3. November 2019

Hope in a Jewelry Jar

„Hope in a jar“ – so heißt eine Gesichtscreme, die vor vielen Jahren (es dürfte 2010 gewesen sein) von Beauty-Youtuber*innen hoch und runter beworben wurde und die meine erste bewusste Begegnung mit Influencer-Marketing markiert. Nur hatte das Phänomen damals noch keinen Namen.

Seitdem ist viel Wasser die Social-Media-Kanäle hinuntergeflossen, die Leute beklagen sich, dass alles gleich aussieht auf Instagram, alles nur noch Werbung und Kommerz ist auf Youtube, Studien weisen darauf hin, wie schlecht Social-Media-Konsum für unsere mentale Gesundheit ist wegen der dort propagierten unerreichbaren Standards und der inszenierten Perfektion und überhaupt, Google und Facebook wollen uns mit miesen psychologischen Tricks und geheimen Algorithmen süchtig machen, damit wir auf Instagram stundenlang weiterscrollen und auf Youtube ein Video nach dem anderen kucken, um noch mehr Daten von uns sammeln und uns noch mehr Werbung unterjubeln zu können. Ja, natürlich, möchte ich in solchen Momenten rufen. Was ich außerdem rufen möchte: Kommt es nicht darauf an, wie man die jeweilige Social-Media-Plattform nutzt? Wem man folgt? Welche Videos man sich anschaut? Wer auf Instagram Kim Kardashian und Caro Daur folgt, hat Kim Kardashian und Caro Daur im Feed, wer mir folgt, hat … you do the math!

Jewelry Jar unjarring

Statt „Hope in a jar“-Marketing heißt es für mich beispielsweise „Jewelry in a jar“-Watching: Bei den Jewelry-Jar-Opening-Videos („Unjarrings“) handelt es sich um eine Youtube-Nische, in der mittelalte Frauen in ihren Videos sogenannte Jewelry Jars öffnen – das sind vorgepackte Einmachgläser mit gebrauchtem Modeschmuck, die man in amerikanischen Second-Hand-Laden wie Goodwill, Savers oder bei der Salvation Army versiegelt zu einem Fixpreis kaufen kann. Der Thrill an der Sache: Man weiß nicht genau, was drin ist; neben dem ganzen Modeschmuck könnte ja doch etwas Tolles in dem Gefäß sein, ein Armband von Tiffany & Co. vielleicht oder etwas aus Sterling Silver.

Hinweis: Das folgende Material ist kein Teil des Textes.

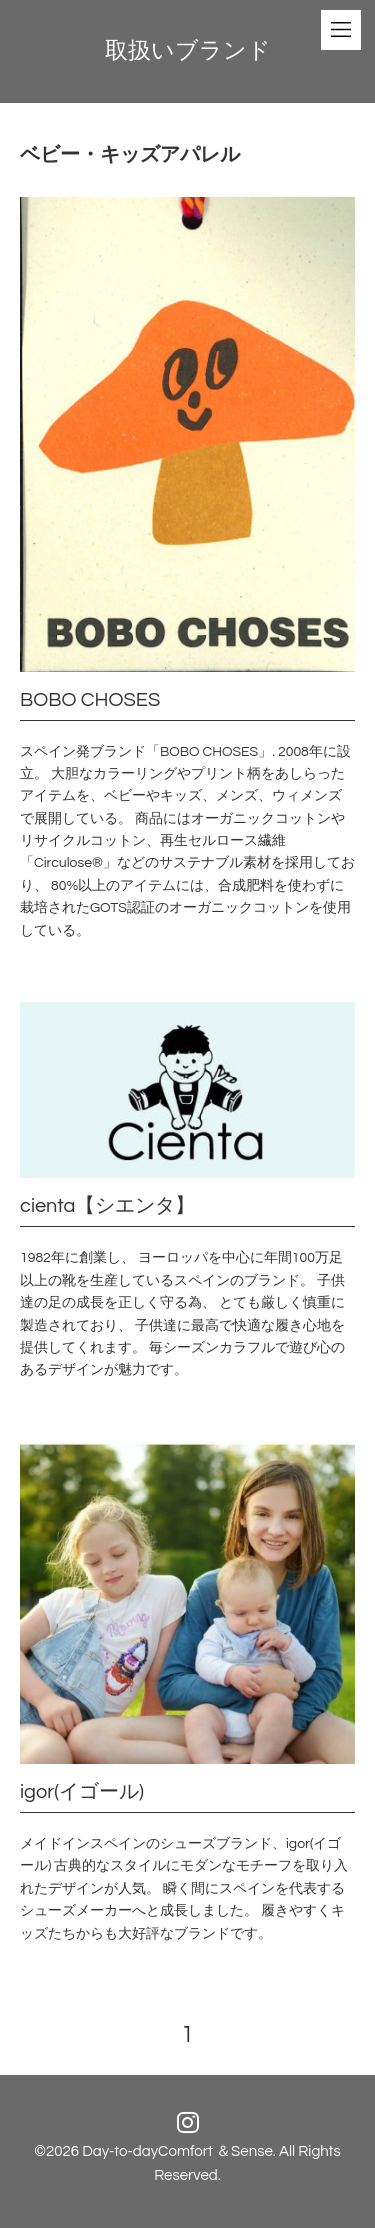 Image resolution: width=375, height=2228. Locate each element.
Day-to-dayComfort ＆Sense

Die Frauen, die diese Videos machen, scheinen mir nicht besonders an irgendwelchen Beauty-Standards interessiert zu sein, ihre Wohnungen sind – wenn man sie zu sehen bekommt – mal aufgeräumt, mal nicht, sie machen auch nicht ständig Urlaub an exklusiven Orten, nein, sie öffnen Jewelry Jars und filmen das. Von negativen Auswirkungen dieser Videos auf meine mentale Gesundheit kann ich nicht berichten. Außerdem sind diese Videos so einschläfernd, dass ich nach spätestens zehn Minuten eingepennt bin. Da kann Google sich auf den Kopf stellen und versuchen mich zum Weiterkucken zu manipulieren!